Characterization of two-phase displacement mechanisms in porous media by capillary and viscous forces estimation using the lattice Boltzmann simulations

Abstract

This paper proposes a method for characterization of the two-phase displacement mechanisms (viscous fingering, capillary fingering, stable front, and crossover) in porous media. The approach is based on separate estimation of the capillary and viscous forces and subsequent calculation of the ratio between them (designated as W). The value W determines the dominance of capillary force and is essentially the inverse capillary number. The advantage of this approach consists in taking into account the scale of the samples and predicting the flow mechanisms using parameters measured in laboratory conditions. The balance between viscous and capillary forces is controlled by surface tension and fluid viscosities. For flow simulation, the lattice Boltzmann equations and the color-gradient model are applied.
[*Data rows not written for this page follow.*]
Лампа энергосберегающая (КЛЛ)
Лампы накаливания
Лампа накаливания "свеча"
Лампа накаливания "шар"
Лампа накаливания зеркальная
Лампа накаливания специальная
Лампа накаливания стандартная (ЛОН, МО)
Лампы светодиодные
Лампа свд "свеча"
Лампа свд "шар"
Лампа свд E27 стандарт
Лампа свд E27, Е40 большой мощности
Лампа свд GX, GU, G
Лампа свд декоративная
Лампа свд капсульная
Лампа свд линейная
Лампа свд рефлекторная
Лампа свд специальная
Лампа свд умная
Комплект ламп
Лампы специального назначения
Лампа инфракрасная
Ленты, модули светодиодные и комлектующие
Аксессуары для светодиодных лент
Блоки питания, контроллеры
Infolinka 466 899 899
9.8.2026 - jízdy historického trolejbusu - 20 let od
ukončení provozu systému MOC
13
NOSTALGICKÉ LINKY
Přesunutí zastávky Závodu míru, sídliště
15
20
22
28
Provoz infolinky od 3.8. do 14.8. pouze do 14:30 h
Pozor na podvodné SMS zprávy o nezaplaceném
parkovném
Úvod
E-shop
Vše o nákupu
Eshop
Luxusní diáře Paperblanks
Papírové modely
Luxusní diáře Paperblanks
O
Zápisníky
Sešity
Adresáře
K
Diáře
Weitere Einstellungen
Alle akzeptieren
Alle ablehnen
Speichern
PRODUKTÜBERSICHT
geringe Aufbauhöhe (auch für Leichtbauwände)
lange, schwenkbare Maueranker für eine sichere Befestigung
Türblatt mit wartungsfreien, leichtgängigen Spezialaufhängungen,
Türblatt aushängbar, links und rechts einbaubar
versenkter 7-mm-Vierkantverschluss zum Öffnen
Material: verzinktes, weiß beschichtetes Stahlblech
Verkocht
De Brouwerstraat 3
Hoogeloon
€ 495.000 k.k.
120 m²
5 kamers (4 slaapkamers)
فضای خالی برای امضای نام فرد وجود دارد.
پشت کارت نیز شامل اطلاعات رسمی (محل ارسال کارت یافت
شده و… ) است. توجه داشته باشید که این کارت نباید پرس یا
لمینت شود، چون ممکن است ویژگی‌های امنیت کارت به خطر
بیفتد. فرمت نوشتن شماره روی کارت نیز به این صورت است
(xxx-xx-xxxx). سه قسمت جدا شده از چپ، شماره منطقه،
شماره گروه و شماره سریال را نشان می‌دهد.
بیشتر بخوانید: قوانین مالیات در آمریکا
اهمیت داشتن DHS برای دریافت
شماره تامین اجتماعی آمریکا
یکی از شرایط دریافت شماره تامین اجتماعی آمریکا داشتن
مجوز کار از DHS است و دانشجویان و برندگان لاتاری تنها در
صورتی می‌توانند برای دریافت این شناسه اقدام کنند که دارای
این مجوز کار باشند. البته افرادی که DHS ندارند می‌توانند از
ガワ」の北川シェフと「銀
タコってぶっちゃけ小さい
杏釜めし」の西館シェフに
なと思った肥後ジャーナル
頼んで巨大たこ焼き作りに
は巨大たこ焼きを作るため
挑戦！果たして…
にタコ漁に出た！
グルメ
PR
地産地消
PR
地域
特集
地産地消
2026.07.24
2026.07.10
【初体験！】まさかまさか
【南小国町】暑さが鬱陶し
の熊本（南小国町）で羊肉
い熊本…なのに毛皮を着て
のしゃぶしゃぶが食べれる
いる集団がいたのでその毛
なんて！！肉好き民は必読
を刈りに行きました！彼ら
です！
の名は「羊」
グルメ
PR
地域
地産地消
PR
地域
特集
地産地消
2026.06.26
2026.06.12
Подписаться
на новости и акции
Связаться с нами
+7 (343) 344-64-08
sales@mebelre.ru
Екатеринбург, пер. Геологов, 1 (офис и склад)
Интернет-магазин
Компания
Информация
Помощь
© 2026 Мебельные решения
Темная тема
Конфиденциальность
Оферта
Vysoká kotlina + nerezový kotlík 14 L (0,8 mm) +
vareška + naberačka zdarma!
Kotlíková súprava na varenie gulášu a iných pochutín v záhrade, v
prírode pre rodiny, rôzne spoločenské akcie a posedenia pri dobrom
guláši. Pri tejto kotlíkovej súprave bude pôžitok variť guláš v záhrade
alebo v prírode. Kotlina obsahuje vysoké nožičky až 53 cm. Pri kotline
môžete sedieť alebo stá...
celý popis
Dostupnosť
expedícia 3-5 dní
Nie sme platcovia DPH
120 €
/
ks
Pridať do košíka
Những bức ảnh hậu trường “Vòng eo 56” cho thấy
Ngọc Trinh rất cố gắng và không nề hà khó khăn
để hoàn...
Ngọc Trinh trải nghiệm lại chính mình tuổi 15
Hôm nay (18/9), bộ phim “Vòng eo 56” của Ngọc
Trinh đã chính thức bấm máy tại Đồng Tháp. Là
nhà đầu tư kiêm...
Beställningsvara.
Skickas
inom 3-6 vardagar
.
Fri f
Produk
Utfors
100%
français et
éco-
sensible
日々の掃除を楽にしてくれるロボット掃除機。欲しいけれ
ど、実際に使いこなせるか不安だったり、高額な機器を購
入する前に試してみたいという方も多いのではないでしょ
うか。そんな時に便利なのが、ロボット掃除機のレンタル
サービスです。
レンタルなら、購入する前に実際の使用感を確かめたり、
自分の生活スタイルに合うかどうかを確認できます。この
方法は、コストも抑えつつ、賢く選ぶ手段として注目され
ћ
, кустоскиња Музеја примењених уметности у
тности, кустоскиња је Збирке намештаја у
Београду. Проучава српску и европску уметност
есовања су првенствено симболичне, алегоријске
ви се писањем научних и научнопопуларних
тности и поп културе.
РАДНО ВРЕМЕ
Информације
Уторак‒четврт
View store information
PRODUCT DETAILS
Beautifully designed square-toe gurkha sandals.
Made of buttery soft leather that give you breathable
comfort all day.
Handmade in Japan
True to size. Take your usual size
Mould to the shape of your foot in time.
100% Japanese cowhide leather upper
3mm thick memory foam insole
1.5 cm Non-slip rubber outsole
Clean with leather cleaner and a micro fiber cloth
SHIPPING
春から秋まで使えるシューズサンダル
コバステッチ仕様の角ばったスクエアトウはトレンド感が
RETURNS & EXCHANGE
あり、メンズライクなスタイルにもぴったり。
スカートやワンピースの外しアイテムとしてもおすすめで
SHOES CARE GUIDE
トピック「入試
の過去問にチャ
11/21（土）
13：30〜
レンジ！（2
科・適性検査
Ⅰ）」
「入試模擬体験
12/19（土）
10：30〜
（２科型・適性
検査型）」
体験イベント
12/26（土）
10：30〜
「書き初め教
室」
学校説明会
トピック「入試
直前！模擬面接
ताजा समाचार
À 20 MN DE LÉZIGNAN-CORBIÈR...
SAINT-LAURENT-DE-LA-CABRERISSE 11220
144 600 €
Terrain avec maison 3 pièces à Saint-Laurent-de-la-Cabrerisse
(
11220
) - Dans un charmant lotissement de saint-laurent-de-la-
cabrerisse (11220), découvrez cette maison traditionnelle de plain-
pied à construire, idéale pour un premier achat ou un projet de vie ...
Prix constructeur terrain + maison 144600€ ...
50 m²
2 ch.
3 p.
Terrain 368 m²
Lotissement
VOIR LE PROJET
The values of W equal to 0.5 and 2, which define the boundary of the crossover zone and separate it from the flow mechanisms, were determined and the proposed method was successfully validated on three two-dimensional samples of porous media with different permeability coefficients. It revealed a directly proportional effect of permeability on W. As a result, the surface tensions, which determine the boundaries of viscous fingering, capillary fingering, stable front, are shifted towards smaller values with increasing permeability. Also, the effect of the permeability and displacement mechanisms on the displacement efficiency before, after and at quasi-steady regime was investigated. The tendency to efficiency decrease with increasing surface tension and decrease in viscosity ratio was revealed for quasi-steady regime. The absence of the mobile wetting fluid after breakthrough is detected for crossover and capillary fingers. No-displacement regime after breakthrough and, consequently, effectiveness drop to minimal values in quasi-steady regime occurs at lower surface tensions with increasing permeability.